En la estadística de la entidad de coordinación de políticas económicas y sociales, de los 37 países que la conforman tan solo Estados Unidos y Chile habrían recibido un monto mayor de IED en Electricidad y Gas en dicho periodo.

La inversión foránea en el sector de generación de electricidad ha ido llegando a México tiene su origen en empresas provenientes de la Unión Europea, Estados Unidos, Canadá y Japón fundamentalmente. Compañías de países con los que México tiene en vigor tratados comerciales y de protección de inversiones.

El impacto en la sociedad mexicana de esta inversión extranjera en generación de electricidad es especialmente destacable, se estima una creación de unos 101,000 empleos gracias a las empresas foráneas con proyectos de gas y electricidad, y tan solo en los últimos 8 años.  

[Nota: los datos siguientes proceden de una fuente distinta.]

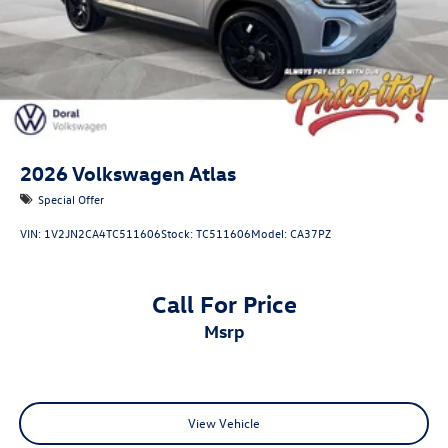
2026
Volkswagen Atlas
Special Offer
VIN:
1V2JN2CA4TC511606
Stock:
TC511606
Model:
CA37PZ
Call For Price
msrp
View Vehicle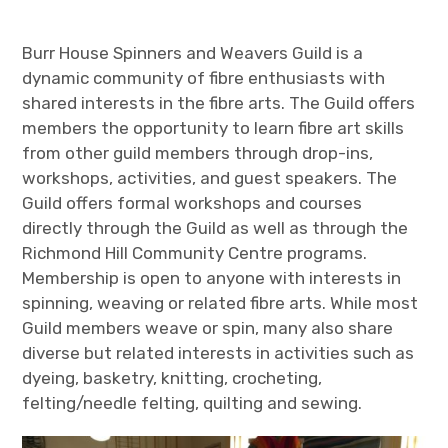
Burr House Spinners and Weavers Guild is a
dynamic community of fibre enthusiasts with
shared interests in the fibre arts. The Guild offers
members the opportunity to learn fibre art skills
from other guild members through drop-ins,
workshops, activities, and guest speakers. The
Guild offers formal workshops and courses
directly through the Guild as well as through the
Richmond Hill Community Centre programs.
Membership is open to anyone with interests in
spinning, weaving or related fibre arts. While most
Guild members weave or spin, many also share
diverse but related interests in activities such as
dyeing, basketry, knitting, crocheting,
felting/needle felting, quilting and sewing.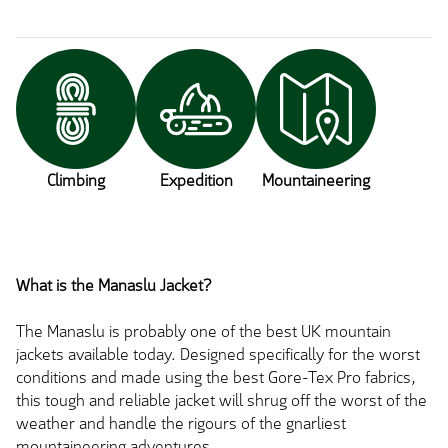
Climbing
Expedition
Mountaineering
What is the Manaslu Jacket?
The Manaslu is probably one of the best UK mountain
jackets available today. Designed specifically for the worst
conditions and made using the best Gore-Tex Pro fabrics,
this tough and reliable jacket will shrug off the worst of the
weather and handle the rigours of the gnarliest
mountaineering adventures.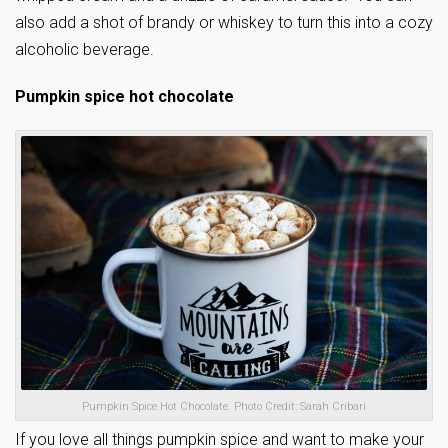
also add a shot of brandy or whiskey to turn this into a cozy
alcoholic beverage.
Pumpkin spice hot chocolate
Pumpkin Spice Hot Chocolate. Photo Credit: Sarah Cribari
If you love all things pumpkin spice and want to make your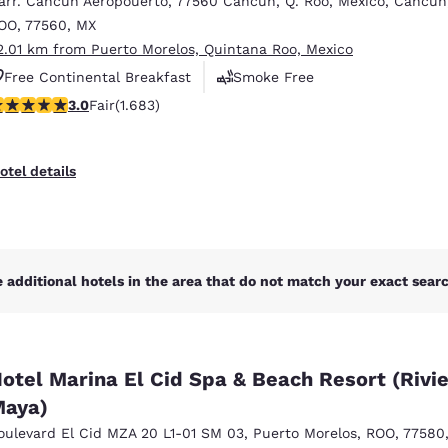
arr. Cancun Aeropouerto
,
77560 Cancun, Q. Roo, Mexico
,
Cancun
México
Mexico
Español
English
OO
,
77560
,
MX
2.01 km from Puerto Morelos, Quintana Roo, Mexico
Free Continental Breakfast
Smoke Free
nd
Germany
España
.03 stars rating. Fair. 1683 reviews
3.0
Fair
(1.683)
Business Center
English
Español
France
France
otel details
Français
English
Italia
Italy
Italiano
English
 additional hotels in the area that do not match your exact search
ngdom
otel Marina El Cid Spa & Beach Resort (Rivi
India
New Zealan
aya)
English
English
oulevard El Cid MZA 20 L1-01 SM 03
,
Puerto Morelos
,
ROO
,
77580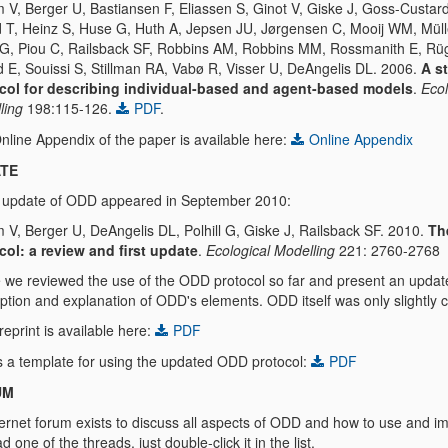
 V, Berger U, Bastiansen F, Eliassen S, Ginot V, Giske J, Goss-Custard
 T, Heinz S, Huse G, Huth A, Jepsen JU, Jørgensen C, Mooij WM, Müll
 G, Piou C, Railsback SF, Robbins AM, Robbins MM, Rossmanith E, Rü
d E, Souissi S, Stillman RA, Vabø R, Visser U, DeAngelis DL. 2006.
A s
col for describing individual-based and agent-based models
.
Ecol
ling
198:115-126.
PDF
.
nline Appendix of the paper is available here:
Online Appendix
TE
st update of ODD appeared in September 2010:
 V, Berger U, DeAngelis DL, Polhill G, Giske J, Railsback SF. 2010.
Th
col: a review and first update
.
Ecological Modelling
221: 2760-2768
 we reviewed the use of the ODD protocol so far and present an updat
iption and explanation of ODD's elements. ODD itself was only slightly
eprint is available here:
PDF
is a template for using the updated ODD protocol:
PDF
UM
ernet forum exists to discuss all aspects of ODD and how to use and im
d one of the threads, just double-click it in the list.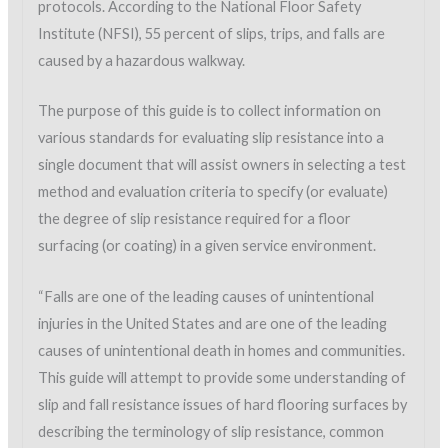
protocols. According to the National Floor Safety
Institute (NFSI), 55 percent of slips, trips, and falls are
caused by a hazardous walkway.
The purpose of this guide is to collect information on
various standards for evaluating slip resistance into a
single document that will assist owners in selecting a test
method and evaluation criteria to specify (or evaluate)
the degree of slip resistance required for a floor
surfacing (or coating) in a given service environment.
“Falls are one of the leading causes of unintentional
injuries in the United States and are one of the leading
causes of unintentional death in homes and communities.
This guide will attempt to provide some understanding of
slip and fall resistance issues of hard flooring surfaces by
describing the terminology of slip resistance, common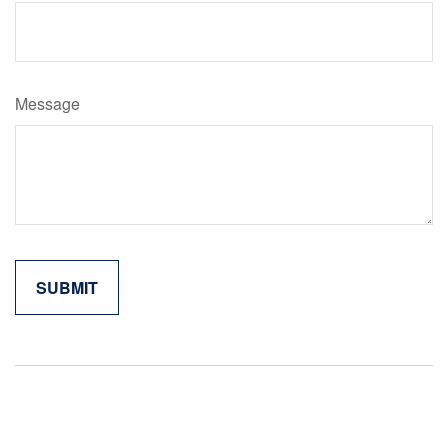
Message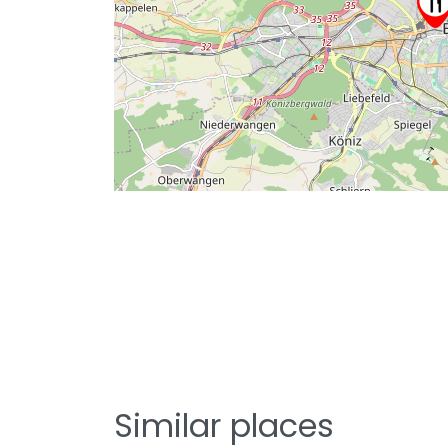
Similar places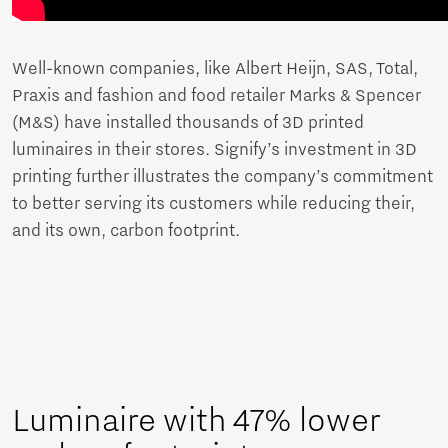
Well-known companies, like Albert Heijn, SAS, Total,
Praxis and fashion and food retailer Marks & Spencer
(M&S) have installed thousands of 3D printed
luminaires in their stores. Signify’s investment in 3D
printing further illustrates the company’s commitment
to better serving its customers while reducing their,
and its own, carbon footprint.
Luminaire with 47% lower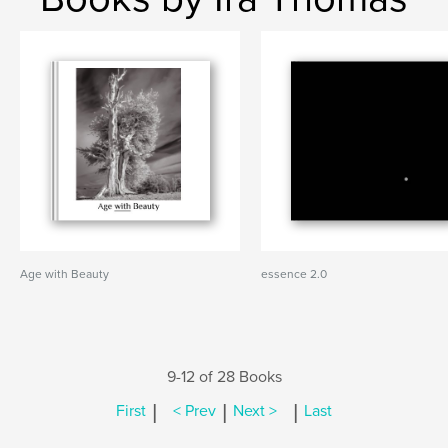
Age with Beauty
essence 2.0
9-12 of 28 Books
|
|
|
First
< Prev
Next >
Last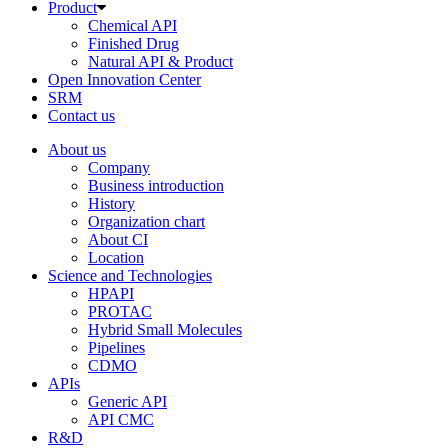
Product
Chemical API
Finished Drug
Natural API & Product
Open Innovation Center
SRM
Contact us
About us
Company
Business introduction
History
Organization chart
About CI
Location
Science and Technologies
HPAPI
PROTAC
Hybrid Small Molecules
Pipelines
CDMO
APIs
Generic API
API CMC
R&D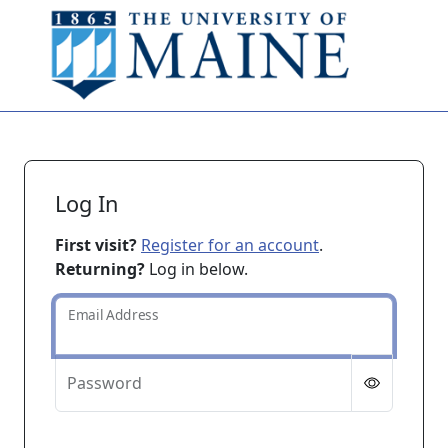
Skip to main content
Log In
First visit?
Register for an account
.
Returning?
Log in below.
Email Address
Password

Esta cifra se puede estimar de estudios como el de Comisión Económica para América Latina y el Caribe (CEPAL), en su informe “La Inversión Extranjera Directa 2013”, en el que calcula que en la región la IED genera 7.4 “puestos de trabajo por cada millón de dólares de inversión” en actividades de industrias intensivas en ingeniería.

La inversión extranjera, según varios datos de la CEPAL, ha sido fundamental para facilitar el crecimiento y la transformación económica en los países en desarrollo, incluido México. Este ha atraído grandes flujos de inversión en los últimos 20 años. De hecho, esta ha pasado a ser una de las principales fuentes de financiación externa para la economía mexicana, junto con las remesas y los ingresos del petróleo. Estimula la inversión de capital local y la complementa; es un vehículo básico para la transferencia de tecnología de los países más desarrollados; propiciar nuevas oportunidades de empleo, e impulsa el desarrollo de las instituciones. Los efectos directos pues, se multiplican con los indirectos (De Mello, 1997 y 1999).

La Camescom refrenda su compromiso y el de las empresas socias para seguir con el fortalecimiento de los diversos sectores fundamentales para la economía mexicana y continuar el fomento de la inversión entre España y México.